Supplied entries:
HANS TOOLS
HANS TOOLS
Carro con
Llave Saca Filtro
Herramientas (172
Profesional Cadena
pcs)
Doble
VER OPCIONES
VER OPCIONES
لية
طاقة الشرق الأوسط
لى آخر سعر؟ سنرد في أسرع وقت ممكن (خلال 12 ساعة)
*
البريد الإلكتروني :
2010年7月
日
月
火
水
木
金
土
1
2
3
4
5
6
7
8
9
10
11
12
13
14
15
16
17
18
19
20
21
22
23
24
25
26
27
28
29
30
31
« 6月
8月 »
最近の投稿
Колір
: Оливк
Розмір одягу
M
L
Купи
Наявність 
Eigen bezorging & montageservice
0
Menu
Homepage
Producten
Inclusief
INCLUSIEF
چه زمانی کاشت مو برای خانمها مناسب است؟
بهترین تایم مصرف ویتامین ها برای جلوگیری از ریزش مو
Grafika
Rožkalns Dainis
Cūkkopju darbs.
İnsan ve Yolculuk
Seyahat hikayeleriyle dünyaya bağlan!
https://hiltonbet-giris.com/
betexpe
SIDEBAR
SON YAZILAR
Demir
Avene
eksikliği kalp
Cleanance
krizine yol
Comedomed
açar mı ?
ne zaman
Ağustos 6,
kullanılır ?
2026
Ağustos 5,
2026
...
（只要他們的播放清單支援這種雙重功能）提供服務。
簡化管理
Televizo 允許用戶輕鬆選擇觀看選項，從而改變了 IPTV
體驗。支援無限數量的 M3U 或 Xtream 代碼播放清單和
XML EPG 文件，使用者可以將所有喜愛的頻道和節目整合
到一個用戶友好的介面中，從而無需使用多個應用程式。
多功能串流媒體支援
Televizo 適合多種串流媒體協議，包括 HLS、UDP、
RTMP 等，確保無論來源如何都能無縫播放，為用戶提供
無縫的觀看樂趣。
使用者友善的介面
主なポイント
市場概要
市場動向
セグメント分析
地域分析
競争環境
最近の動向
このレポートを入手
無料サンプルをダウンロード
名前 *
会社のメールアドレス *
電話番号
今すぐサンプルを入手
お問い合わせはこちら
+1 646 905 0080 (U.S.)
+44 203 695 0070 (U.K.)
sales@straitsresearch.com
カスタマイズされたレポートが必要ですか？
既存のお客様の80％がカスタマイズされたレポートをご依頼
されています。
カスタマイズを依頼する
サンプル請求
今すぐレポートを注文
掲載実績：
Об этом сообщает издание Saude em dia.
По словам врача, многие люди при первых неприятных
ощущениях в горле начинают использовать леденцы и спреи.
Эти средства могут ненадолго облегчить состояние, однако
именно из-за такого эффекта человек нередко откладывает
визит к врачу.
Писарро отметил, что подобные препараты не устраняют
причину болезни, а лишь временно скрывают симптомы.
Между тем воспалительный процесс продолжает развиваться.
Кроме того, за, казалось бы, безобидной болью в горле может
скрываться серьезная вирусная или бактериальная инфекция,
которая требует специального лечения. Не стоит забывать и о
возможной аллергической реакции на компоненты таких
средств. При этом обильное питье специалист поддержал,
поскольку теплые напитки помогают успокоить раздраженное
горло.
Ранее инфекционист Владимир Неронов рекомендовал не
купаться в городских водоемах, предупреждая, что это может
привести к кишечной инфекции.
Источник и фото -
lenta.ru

Work task: Each line above that has the word "Televizo" should be copied.

Result:
Televizo 允許用戶輕鬆選擇觀看選項，從而改變了 IPTV
Televizo 適合多種串流媒體協議，包括 HLS、UDP、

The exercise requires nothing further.